**Exercise brief**
Reproduce the section of the listing that begins at the line containing "Shopping Plaza" and finishes at the line containing "Neymar em Belém: ‘beijinho pra tua mulher’". Include both end lines and nothing beyond them.

** Opening Data for analysis block **

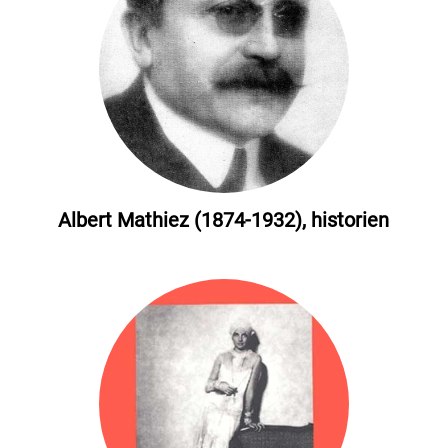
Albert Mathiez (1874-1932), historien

** Closing Data for analysis block **
** Opening Data for analysis block **

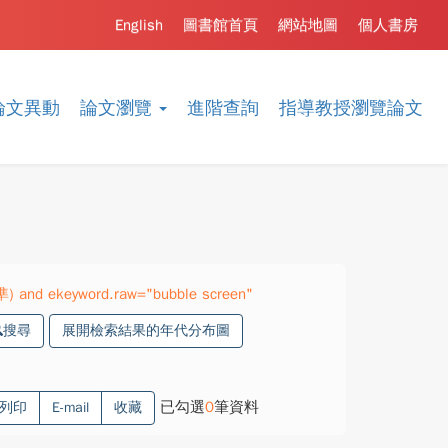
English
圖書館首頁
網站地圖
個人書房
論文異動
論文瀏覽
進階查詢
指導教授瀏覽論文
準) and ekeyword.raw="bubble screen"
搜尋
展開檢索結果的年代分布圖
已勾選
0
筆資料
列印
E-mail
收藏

** Closing Data for analysis block **
** Opening Data for analysis block **

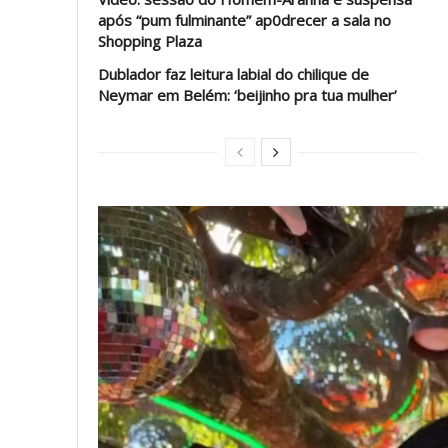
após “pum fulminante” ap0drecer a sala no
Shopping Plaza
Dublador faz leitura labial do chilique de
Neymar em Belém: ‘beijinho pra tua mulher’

** Closing Data for analysis block **

**Your solution**
Shopping Plaza
Dublador faz leitura labial do chilique de
Neymar em Belém: ‘beijinho pra tua mulher’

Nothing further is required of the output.